I was blessed to grow up on land that bordered a 9000 acre hunting club my family belonged to. In later years I joined that club. Because of this, from the age of 8 or so I explored and hunted that 9000 acres year round. Even after I was "grown" I was able to spend time exploring and scouting that land probably 200-250 days out of the year.

Because of this, I learned that land like it was my backyard. I knew every creek and drainage, every thicket, every hill or valley and every hidden spot that others (some who had hunted that same land for decades) didn't even know existed. I also learned the deer on that land. I knew where they fed, where they bedded, where they traveled at different times of the year or in different weather. Best of all, I learned where they went and how they traveled when under pressure.

Believe me there was a lot of pressure. The club members killed more than 100 bucks from that land every year. As a result, few bucks ever lived more than 2 or 3 years. That area of East Texas had LOTS of deer, but most were young and never got a chance to grow truly big racks.

This, combined with the fact that East Texas doesn't have the genetics to grow bucks like in South Texas or other "trophy" areas of Texas meant that killing a really big buck was near impossible. Sure occasionally a real trophy was killed in the area, but it was mostly luck when it happened. Even the best hunters couldn't kill those kind of deer with any regularity.

Still....because I knew the land so well (and the deer) I managed to kill a better than average buck each year (sometimes two) for some 25 years . In most years I killed the best buck (some years the best two bucks) taken each year in our club. I have 14 or 15 bucks who's racks are on my wall that score between 125 and 150 inches.....but never a truly BIG one.

Then in 1978 I spotted the buck that was to lead me on a merry chase....and become my most memorable trophy. The first time I saw this buck was about two weeks before the season opened. I was scouting along a creek that was hidden and almost unknown to most members of our club. When I first laid eyes on him he was a very nice buck (for our area) with 8 long points and an inside spread of maybe 14-15 inches. While the spread and point length were good, the thickness of his horns told me this deer was young (I guessed him at 2 1/2 years old at the time). I "knew" he really needed time to grow, but with the pressure the deer got in our club....I'd have shot him dead that year if I'd gotten the chance. He was in the act of making a scrape the first time I saw him and I felt sure I'd get that chance when the season opened so I slipped quietly away.

Two weeks later I slipped slowly toward that scrape. I had foolishly depended on my hunting partner to wake me that morning instead of setting my own alarm. He woke before dark and it was raining like a cow pissing on a flat rock, so he didn't wake anyone in our camp thinking hunting that morning was useless. I woke shortly after and cursing him rushed to the woods, knowing I was "late".

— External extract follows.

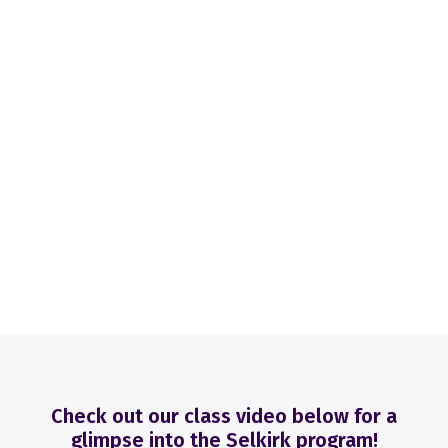
Check out our class video below for a
glimpse into the Selkirk program!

It was just getting light as I approached the bottom where the scrape was. The rain had stopped with just a slow mist coming down. I "should" have been on stand an hour earlier so I was "rushing slowly" along the creek. I should have been more alert, but because of the late start was in a hurry to get to my chosen stand site. I could hear raindrops splattering hard from time to time as I moved along, but just "assumed" it a squirrel knocking drops from the treetops.

I finally got to the spot and as my head cleared the creek bank......there he stood. He was standing about 25 feet from the scrape and was hooking a 4" diameter cedar tree. This was a pretty big tree to hook for such a young buck, but over the next few years it became "his" tree and was worked over each year. The buck saw me and with two jumps was out of sight. If I had been on time that morning he would have been mine....and I'd have missed the adventure that was to follow.

In the scrape I found his hoof prints and noticed something unusual. The inside toe on his right front hoof was blunted and half the length of his other toes. This was to prove very critical to tracking and hunting this particular buck as it was very distinctive. I never saw that deer the rest of the year even though I spent a bit of time trying. This was to become a pattern for the rest of his life. You got one chance and if you blew it....he disappeared. I never was able to learn where he went, but once disturbed, he left that bottom and was not seen again until springtime. Each year, however, he returned to his pattern and came back to the same bottom....but if you spooked him it was all over for the remainder of the season.

Because of that unique footprint I was able to scout this buck and his pattern even in the summertime. I spent a LOT of time following those prints that summer and learned a lot about his habits. His bedding area was a hellishly thick area about 500 yards from where I'd found the scrape. It was an area of grown over clearcut that was so thick you would need a machete to get into it. I never did figure out how he got in and out with his rack but he did....every morning.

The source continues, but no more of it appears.